A blog post by Ryan Jacildo
Neo banks, digital banks, and virtual banks are terms that have been interchangeably used to refer to banks that only operate in virtual space without physical branches. The origins of neo-banks are rather unclear at this point, albeit many accounts indicate that they started after the global financial crisis in 2007-08, while taking advantage of the financial digitalization initiatives launched in many countries.
Neo-banks have interestingly evolved in different ways. Some like Fidor and N26 have been neo-banks from the start while others have started out as something else. The latter group includes digital payment and trading platforms, digital remittance outlets, digital wallets, and credit companies that have taken up digital bank licenses. With such interest, the number of neo-banks has ballooned in recent years. As of January 2023, The Financial Brand’s Neobank Tracker has listed over 350 active neo-banks globally that offer an array of banking services.
Digital innovations like neo-banks have been largely hailed for their potential to bridge the financial participation gap. Notably, according to the World Bank’s most recent estimate (World Bank 2022), approximately 1.4 billion people worldwide remain unbanked. The ease with which these neo-banks can be accessed–simply through mobile phones in many cases–aided by the substantial broadening of internet coverage in recent years, is a critical feature that countries hope to exploit to expand the reach of formal financial services.

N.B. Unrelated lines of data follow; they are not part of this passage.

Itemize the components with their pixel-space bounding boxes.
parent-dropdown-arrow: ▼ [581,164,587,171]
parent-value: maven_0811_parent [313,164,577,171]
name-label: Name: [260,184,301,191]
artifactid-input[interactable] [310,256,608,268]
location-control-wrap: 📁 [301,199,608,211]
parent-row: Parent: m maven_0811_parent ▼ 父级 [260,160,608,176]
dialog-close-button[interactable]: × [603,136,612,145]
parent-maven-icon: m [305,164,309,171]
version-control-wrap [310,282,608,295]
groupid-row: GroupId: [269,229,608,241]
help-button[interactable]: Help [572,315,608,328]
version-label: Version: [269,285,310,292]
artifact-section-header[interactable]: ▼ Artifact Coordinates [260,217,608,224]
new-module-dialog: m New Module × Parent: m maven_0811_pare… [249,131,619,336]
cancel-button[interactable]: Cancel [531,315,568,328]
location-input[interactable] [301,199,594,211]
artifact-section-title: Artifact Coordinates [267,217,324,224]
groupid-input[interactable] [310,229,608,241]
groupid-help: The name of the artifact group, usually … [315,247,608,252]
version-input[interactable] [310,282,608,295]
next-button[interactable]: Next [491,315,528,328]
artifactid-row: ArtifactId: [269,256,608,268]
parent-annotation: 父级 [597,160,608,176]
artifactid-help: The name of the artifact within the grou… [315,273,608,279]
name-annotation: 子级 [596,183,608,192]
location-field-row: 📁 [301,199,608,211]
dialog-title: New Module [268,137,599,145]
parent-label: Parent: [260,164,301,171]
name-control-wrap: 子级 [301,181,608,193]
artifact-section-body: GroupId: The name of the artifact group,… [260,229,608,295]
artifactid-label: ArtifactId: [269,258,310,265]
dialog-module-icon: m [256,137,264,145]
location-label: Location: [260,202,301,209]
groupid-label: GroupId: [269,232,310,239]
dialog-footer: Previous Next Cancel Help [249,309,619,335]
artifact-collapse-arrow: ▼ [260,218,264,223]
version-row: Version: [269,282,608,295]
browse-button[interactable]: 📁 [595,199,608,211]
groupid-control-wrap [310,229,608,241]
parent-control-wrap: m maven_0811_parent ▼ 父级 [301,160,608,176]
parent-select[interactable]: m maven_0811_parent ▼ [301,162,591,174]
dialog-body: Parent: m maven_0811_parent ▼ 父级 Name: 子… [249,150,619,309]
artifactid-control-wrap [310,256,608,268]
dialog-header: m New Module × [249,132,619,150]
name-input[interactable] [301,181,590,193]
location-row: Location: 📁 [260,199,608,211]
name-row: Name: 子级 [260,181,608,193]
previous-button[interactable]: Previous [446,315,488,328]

These digital solutions have also been noted to have helped avert a much deeper economic difficulty in many countries at the height of the COVID-19 quarantines and movement control measures, which have disproportionately impacted the more vulnerable segments.
Nevertheless, evidence of the linkage between access to full banking services for the previously unbanked population and the proliferation of neo-banks is still arguably not well-established. This, even though, there are ample accounts of increased usage of digital wallets to store and transfer funds among individuals who previously have no bank accounts (see for example: Rizwana, Singh, and Raveendra 2021, Riandani et al. 2022). It could be that neo-banks are largely simply pulling in the clients that are already banked. It could also be that different forms of digital financial solutions have differing impacts on financial inclusion. Clearly, this needs an in-depth assessment for policies to be in line with the ground conditions.
Apart from the unclear financial inclusion linkage, the IMF (2022) also worryingly finds that neo-banks “are growing in systemic importance in their local markets” and are associated with “higher risk-taking in retail loan originations without appropriate provisioning and under-pricing of credit risk; higher risk-taking in the securities portfolio; and an inadequate liquidity management framework,” which suggest that macro-prudential frameworks have to catch up.
International Monetary Fund. 2022. Global Financial Stability Report April 2022. Washington D.C.
Riandani, O., D. Sari, N. Rubiyanti, N. K. Moeliono, and M. Fakhri. 2022. The Relationship between Digital Wallet Adoption and Usage to Financial Inclusion. Proceedings of the International Conference on Industrial Engineering and Operations Management. Nsukka, Nigeria, 5 – 7 April, 2022.
Rizwana, M., P. Singh, and P. V. Raveendra. 2021. Promoting Financial Inclusion Through Digital Wallets: An Empirical Study with Street Vendors. Financial Inclusion in Emerging Markets. Palgrave Macmillan, Singapore.
The Financial Brand’s Neobank tracker, https://thefinancialbrand.com/list-of-digital-banks/ (accessed January 2023).
World Bank. 2022. COVID-19 Boosted the Adoption of Digital Financial Services. Feature Story. Washington D. C.